La urbe mayor quebecuá en imágenes. Fotos Jesús Hdez.
Publicado el 10-20-2012
Invierno en Montreal
Por Jesús Hernández Jhernandez@DiarioLasAmericas.com
Motivos para viajar hay muchos y el frío invierno puede ser uno de ellos. Época del año que puede ser divertida, además de elegante y romántica. Destinos muy particulares como Montreal donde el encanto urbano está dado por la influencia cultural francesa y otra muy atractiva que llaman quebecuá. Singular fusión que hace al visitante sentirse cerca del país galo, sin tener que desembolsar el monto que conlleva un viaje al otro lado del Atlántico.
Piense que por muy crudo que sea, no hay quien niegue la belleza de una ciudad nevada. Sólo basta llenarse de valor, ponerse un buen abrigo y beber un buen vino tinto. El resto lo pone la calefacción y la imaginación.
En Montreal el frío comienza a sentirse en noviembre, mientras en enero y febrero la temperatura oscila entre los 20 y 5 grados centígrados bajo cero (-4 y 23 F). Singular congelación que invita a visitar el viejo casco histórico Vieux-Montréal, la antigua villa amurallada que colinda con el nuevo Montreal, donde la imagen invernal adquiere mayor connotación junto a las viejas edificaciones construidas durante la época colonial rancesa.
La plaza Jacques-Cartier, erigida sobre una pequeña colina que mira al viejo puerto, es el centro neurálgico del barrio antiguo. Allí abundan los restaurantes y bares que emperifollan durante el invierno con las típicas guirnaldas de Navidad. La explanada se cubre de nieve y surge el atractivo contraste de la blanca sábana con el color terracota de las edificaciones colindantes.

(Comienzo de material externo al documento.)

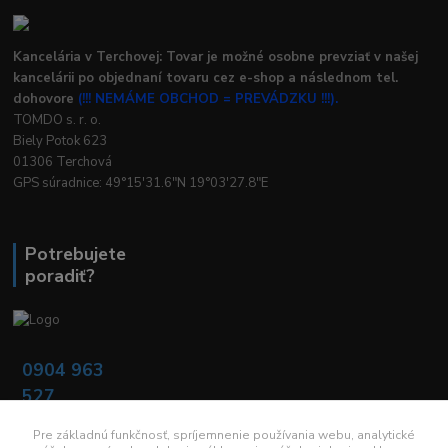
Kancelária v Terchovej: Tovar je možné osobne prevziať v našej
kancelárii po objednaní tovaru cez e-shop a následnom tel.
dohovore
(!!! NEMÁME OBCHOD = PREVÁDZKU !!!).
TOMDO s. r. o.
Biely Potok 623
01306 Terchová
GPS súradnice: 49°15'31.6"N 19°03'27.8"E
Potrebujete
poradiť?
0904 963
527
Po - Pia: 08:00 -
16:00
Pre základnú funkčnosť, spríjemnenie používania webu, analytické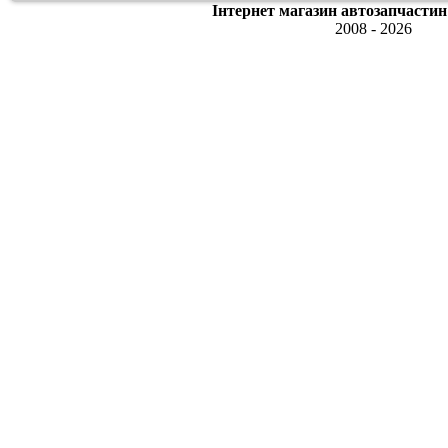
Інтернет магазин автозапчастин
2008 - 2026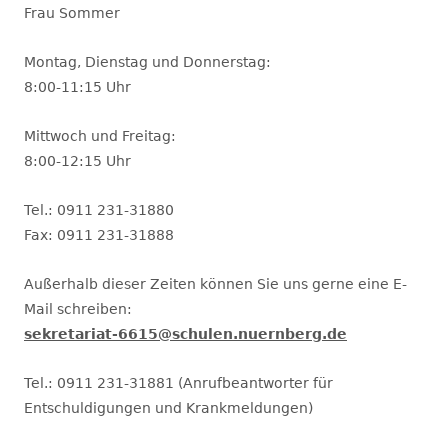
Frau Sommer
Montag, Dienstag und Donnerstag:
8:00-11:15 Uhr
Mittwoch und Freitag:
8:00-12:15 Uhr
Tel.: 0911 231-31880
Fax: 0911 231-31888
Außerhalb dieser Zeiten können Sie uns gerne eine E-
Mail schreiben:
sekretariat-6615@schulen.nuernberg.de
Tel.: 0911 231-31881 (Anrufbeantworter für
Entschuldigungen und Krankmeldungen)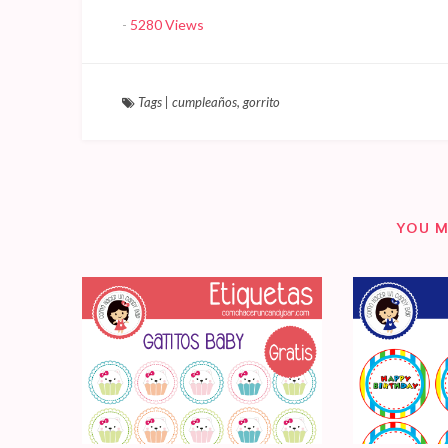
-
5280 Views
Tags
|
cumpleaños
,
gorrito
YOU M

Al caer la noche, las edificaciones muestran un impresionante despliegue de luces a color que acentúa la belleza arquitectónica. Un suceso que llama la atención del visitante y lo seduce hasta animarlo a recorrer las calles.
La catedral, que llaman “La Basilique Notre-Dame”, situada frente a “Place d’Armes”, es también lugar a visitar. Una atractiva edificación neogótica, construida entre los años 1824 y 1829, que cuenta con un gran caudal artístico en su nave interior. Precisamente allí, en su nave interior y mirando al altar, tiene lugar una de las atracciones más innovadoras en Montreal. Un espectáculo de rayos láser en pleno templo católico que hace traslucir los vitrales que conforman las altas paredes.
Entretenimiento
Además de admirar la rica arquitectura, disfrutar el frío y patinar sobre hielo, Montreal cuenta con una gran oferta de ocio, que junto a las salas expositoras museológicas y abundantes bares y restaurantes, ocupan buena parte del tiempo de la visita.
Rue Sainte Catherine resulta ser la gran arteria comercial. Una calle que atraviesa la ciudad de norte a sur y ostenta un sin fin de locales que responden a cientos de tiendas, restaurantes y cafeterías. Desde su comienzo, sobre el lado moderno de Montreal, donde los edificios más altos anuncian la presencia de la lengua inglesa, hasta el otro extremo, luego de cruzar la calle St. Denis, donde prácticamente se divide la ciudad en zona anglo y gala; . Sainte Catherine es centro de ebullición pública. Un entorno claramente significado por la presencia del idioma francés y la buena cocina regionalizada que ostenta como complemento el exquisito vino francés.
¿Cómo llegar allí?
Por aire o carretera es fácil. Varias son las aerolíneas con servicio a su aeropuerto, destacándose American Airlines y Air Canada. Si portas un pasaporte estadounidense no necesitas obtener visa, pero si viajas con otro documento, comunícate con la oficina consular del país norteamericano para obtener información adecuada.
Evita cambiar dinero. Ten a mano la tarjeta de crédito o ATM que puedes usar sin problema alguno. Así obtendrás la mejor tarifa internacional establecida y no pagarás comisión por el cambio.
¿Dónde hospedarse?
Montreal cuenta con una amplia oferta de hoteles para todos los gustos y bolsillos. Sin embargo, frente a Place des Arts, sobre la mismísima Rue Sainte Catherine, situado en el punto medio entre el nuevo y el viejo Montreal, está el Hyatt Regency Montreal, descansando sobre el centro de comercio subterráneo Desjardins que enlaza buena parte de la ciudad por medio de unos pasillos que unen centros comerciales y estaciones del metro que facilitan el andar en tiempo de frío invierno.